School of Bioscience, Systems Biology Research Center, University of Skövde, Skövde, Sweden.
Bioinformatics, Department of Physics, Chemistry and Biology, Linköping university, Linköping, Sweden.
BMC Genomics. 2021 Aug 30;22(1):631. doi: 10.1186/s12864-021-07935-1.
There exist few, if any, practical guidelines for predictive and falsifiable multi-omic data integration that systematically integrate existing knowledge. Disease modules are popular concepts for interpreting genome-wide studies in medicine but have so far not been systematically evaluated and may lead to corroborating multi-omic modules.

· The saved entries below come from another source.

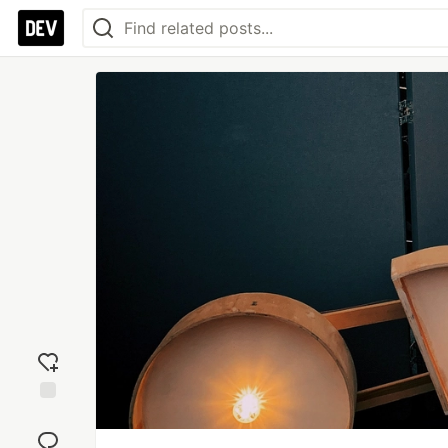
Add
reaction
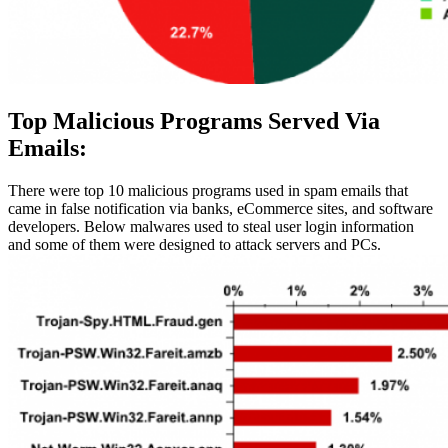
Top Malicious Programs Served Via
Emails:
There were top 10 malicious programs used in spam emails that
came in false notification via banks, eCommerce sites, and software
developers. Below malwares used to steal user login information
and some of them were designed to attack servers and PCs.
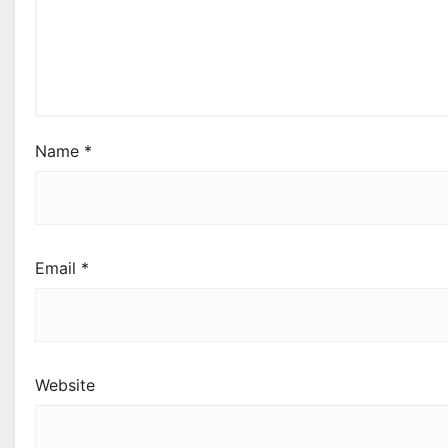
Name
*
Email
*
Website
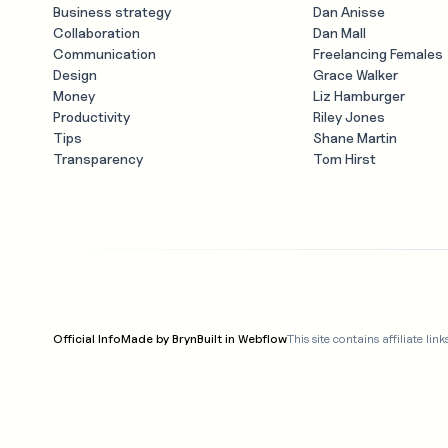
Business strategy
Dan Anisse
Collaboration
Dan Mall
Communication
Freelancing Females
Design
Grace Walker
Money
Liz Hamburger
Productivity
Riley Jones
Tips
Shane Martin
Transparency
Tom Hirst
Official Info
Made by Bryn
Built in Webflow
This site contains affiliate 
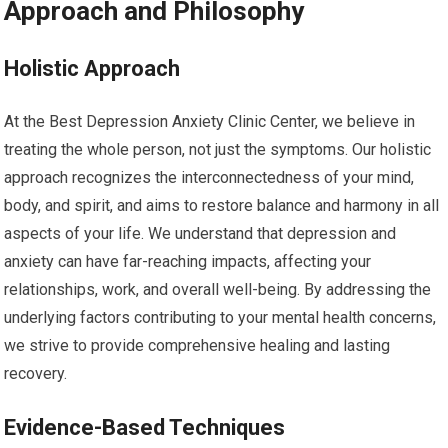
Approach and Philosophy
Holistic Approach
At the Best Depression Anxiety Clinic Center, we believe in
treating the whole person, not just the symptoms. Our holistic
approach recognizes the interconnectedness of your mind,
body, and spirit, and aims to restore balance and harmony in all
aspects of your life. We understand that depression and
anxiety can have far-reaching impacts, affecting your
relationships, work, and overall well-being. By addressing the
underlying factors contributing to your mental health concerns,
we strive to provide comprehensive healing and lasting
recovery.
Evidence-Based Techniques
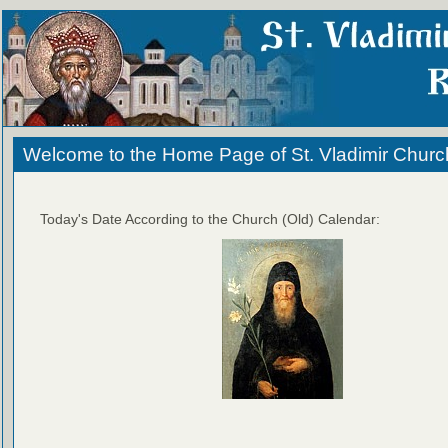
Welcome to the Home Page of St. Vladimir Churc
Today's Date According to the Church (Old) Calendar:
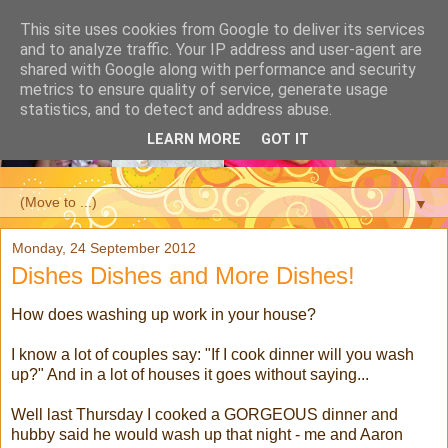
This site uses cookies from Google to deliver its services
and to analyze traffic. Your IP address and user-agent are
shared with Google along with performance and security
metrics to ensure quality of service, generate usage
statistics, and to detect and address abuse.
LEARN MORE
GOT IT
▼
Monday, 24 September 2012
Dishes Dishes and More Dishes!
How does washing up work in your house?
I know a lot of couples say: "If I cook dinner will you wash
up?" And in a lot of houses it goes without saying...
Well last Thursday I cooked a GORGEOUS dinner and
hubby said he would wash up that night - me and Aaron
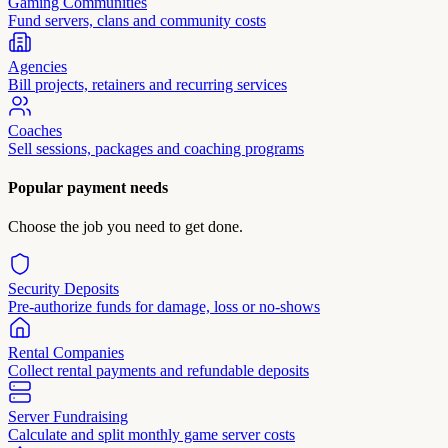
Gaming Communities
Fund servers, clans and community costs
Agencies
Bill projects, retainers and recurring services
Coaches
Sell sessions, packages and coaching programs
Popular payment needs
Choose the job you need to get done.
Security Deposits
Pre-authorize funds for damage, loss or no-shows
Rental Companies
Collect rental payments and refundable deposits
Server Fundraising
Calculate and split monthly game server costs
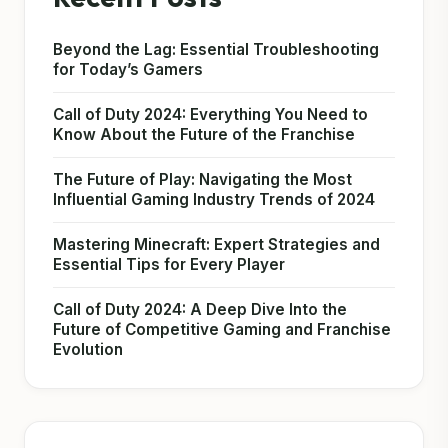
Beyond the Lag: Essential Troubleshooting
for Today’s Gamers
Call of Duty 2024: Everything You Need to
Know About the Future of the Franchise
The Future of Play: Navigating the Most
Influential Gaming Industry Trends of 2024
Mastering Minecraft: Expert Strategies and
Essential Tips for Every Player
Call of Duty 2024: A Deep Dive Into the
Future of Competitive Gaming and Franchise
Evolution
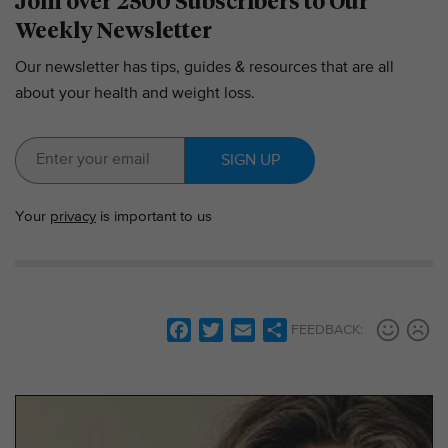
Join over 2500 Subscribers to Our
Weekly Newsletter
Our newsletter has tips, guides & resources that are all
about your health and weight loss.
SIGN UP
Your
privacy
is important to us
F
T
E
S
FEEDBACK:
a
w
m
h
c
i
a
a
e
t
i
r
b
t
l
e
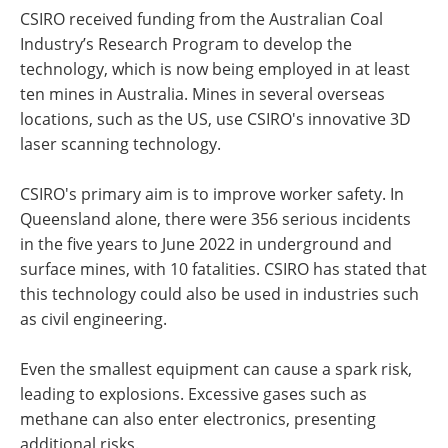
CSIRO received funding from the Australian Coal
Industry’s Research Program to develop the
technology, which is now being employed in at least
ten mines in Australia. Mines in several overseas
locations, such as the US, use CSIRO's innovative 3D
laser scanning technology.
CSIRO's primary aim is to improve worker safety. In
Queensland alone, there were 356 serious incidents
in the five years to June 2022 in underground and
surface mines, with 10 fatalities. CSIRO has stated that
this technology could also be used in industries such
as civil engineering.
Even the smallest equipment can cause a spark risk,
leading to explosions. Excessive gases such as
methane can also enter electronics, presenting
additional risks.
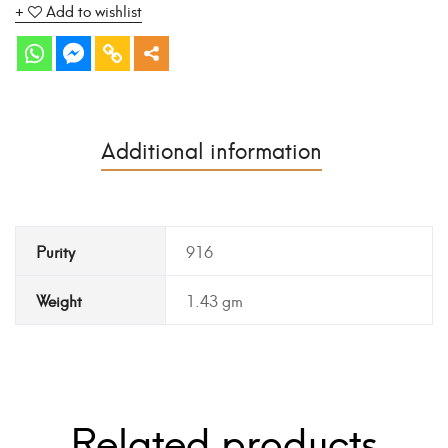
Add to wishlist
Additional information
Purity
916
Weight
1.43 gm
Related products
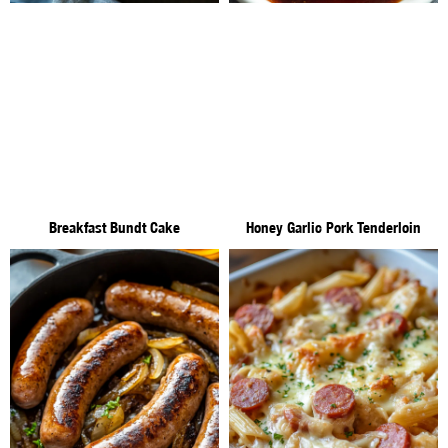
Breakfast Bundt Cake
Honey Garlic Pork Tenderloin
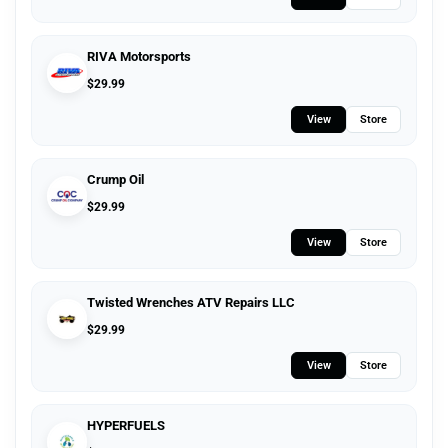
RIVA Motorsports
$
29.99
View
Store
Crump Oil
$
29.99
View
Store
Twisted Wrenches ATV Repairs LLC
$
29.99
View
Store
HYPERFUELS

We assessed eight module identification methods in 57 previously published expression and methylation studies of 19 diseases using GWAS enrichment analysis. Next, we applied the same strategy for multi-omic integration of 20 datasets of multiple sclerosis (MS), and further validated the resulting module using both GWAS and risk-factor-associated genes from several independent cohorts. Our benchmark of modules showed that in immune-associated diseases modules inferred from clique-based methods were the most enriched for GWAS genes. The multi-omic case study using MS data revealed the robust identification of a module of 220 genes. Strikingly, most genes of the module were differentially methylated upon the action of one or several environmental risk factors in MS (n = 217, P = 10) and were also independently validated for association with five different risk factors of MS, which further stressed the high genetic and epigenetic relevance of the module for MS.
We believe our analysis provides a workflow for selecting modules and our benchmark study may help further improvement of disease module methods. Moreover, we also stress that our methodology is generally applicable for combining and assessing the performance of multi-omic approaches for complex diseases.
目前几乎没有实用的预测性和可证伪的多组学数据整合指南,这些指南可以系统地整合现有知识。疾病模块是解释医学全基因组研究的流行概念,但迄今为止尚未进行系统评估,并且可能导致证实多组学模块。
我们使用 GWAS 富集分析评估了 8 种模块识别方法在 19 种疾病的 57 个先前发表的表达和甲基化研究中的应用。接下来,我们将相同的策略应用于 20 个多发性硬化症(MS)多组学数据集的整合,并使用来自多个独立队列的 GWAS 和与风险因素相关的基因进一步验证了所得模块。我们的模块基准表明,在免疫相关疾病中,基于团块的方法推断的模块与 GWAS 基因的富集程度最高。使用 MS 数据的多组学案例研究揭示了一个包含 220 个基因的模块的稳健识别。引人注目的是,该模块的大多数基因在 MS 中一种或多种环境风险因素的作用下发生了差异甲基化(n=217,P=10),并且还独立验证了与 MS 的五个不同风险因素的关联,这进一步强调了该模块对 MS 的高遗传和表观遗传相关性。
我们相信我们的分析提供了一种选择模块的工作流程,我们的基准研究可能有助于进一步改进疾病模块方法。此外,我们还强调,我们的方法学通常适用于组合和评估复杂疾病的多组学方法的性能。